# Exercise details
From the entries, copy each line that includes "Sciences".

::::::::::

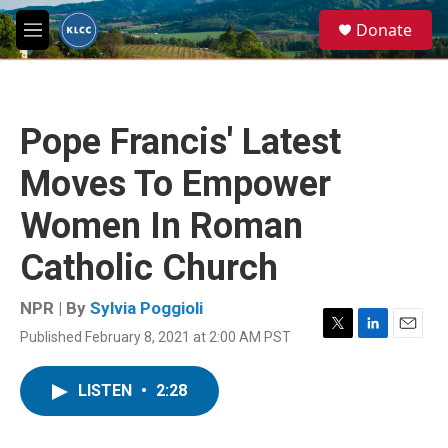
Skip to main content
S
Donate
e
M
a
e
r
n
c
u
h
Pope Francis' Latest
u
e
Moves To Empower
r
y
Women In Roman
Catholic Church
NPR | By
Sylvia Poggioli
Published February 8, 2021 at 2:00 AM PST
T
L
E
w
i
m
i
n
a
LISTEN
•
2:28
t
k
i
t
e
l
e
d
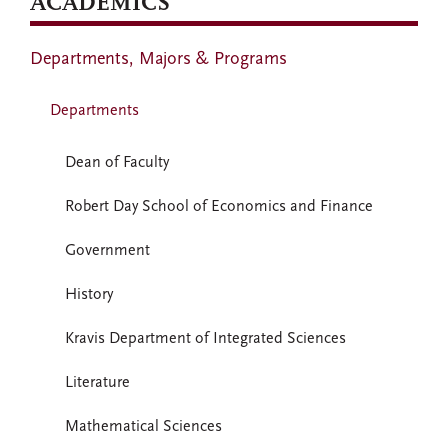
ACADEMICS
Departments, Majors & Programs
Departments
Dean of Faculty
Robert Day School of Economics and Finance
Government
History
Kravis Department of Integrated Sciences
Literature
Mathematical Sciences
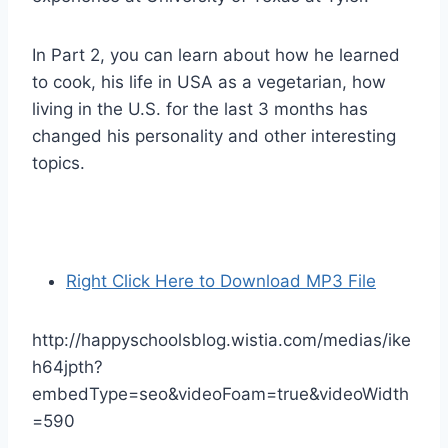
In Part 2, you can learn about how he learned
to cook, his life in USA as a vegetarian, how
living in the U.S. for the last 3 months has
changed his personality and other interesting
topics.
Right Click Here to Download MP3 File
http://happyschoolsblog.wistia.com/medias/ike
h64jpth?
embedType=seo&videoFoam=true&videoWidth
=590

::::::::::

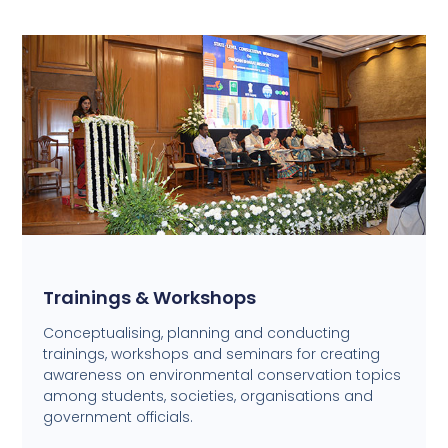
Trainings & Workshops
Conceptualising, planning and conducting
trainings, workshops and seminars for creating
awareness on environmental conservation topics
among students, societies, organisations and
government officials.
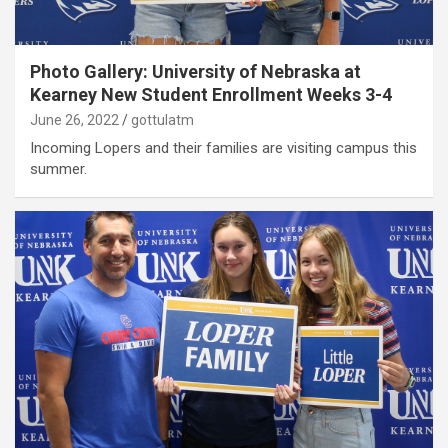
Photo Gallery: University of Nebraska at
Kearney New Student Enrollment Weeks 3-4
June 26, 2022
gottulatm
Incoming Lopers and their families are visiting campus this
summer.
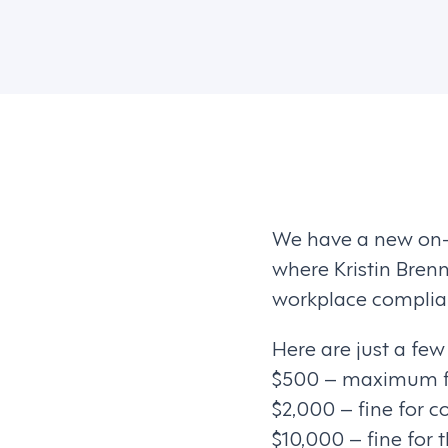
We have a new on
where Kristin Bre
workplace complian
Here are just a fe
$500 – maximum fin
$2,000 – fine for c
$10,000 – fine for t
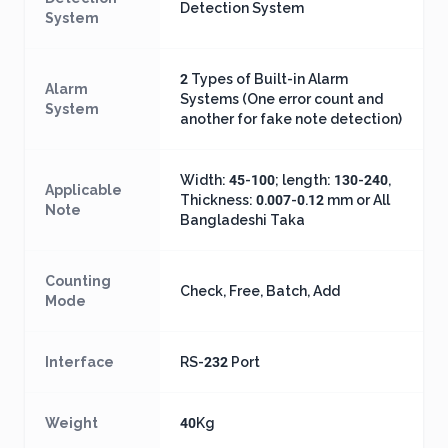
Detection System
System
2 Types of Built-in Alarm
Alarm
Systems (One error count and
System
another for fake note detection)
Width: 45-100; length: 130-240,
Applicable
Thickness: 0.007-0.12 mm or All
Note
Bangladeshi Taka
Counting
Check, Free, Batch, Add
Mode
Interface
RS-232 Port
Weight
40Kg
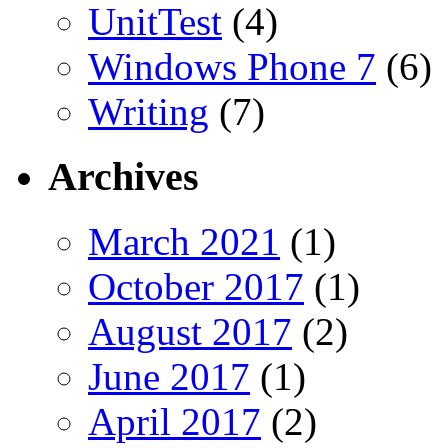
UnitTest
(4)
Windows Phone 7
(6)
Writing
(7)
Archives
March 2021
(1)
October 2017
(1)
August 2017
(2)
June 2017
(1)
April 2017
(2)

::::::::::

# Exercise answer
Kravis Department of Integrated Sciences
Mathematical Sciences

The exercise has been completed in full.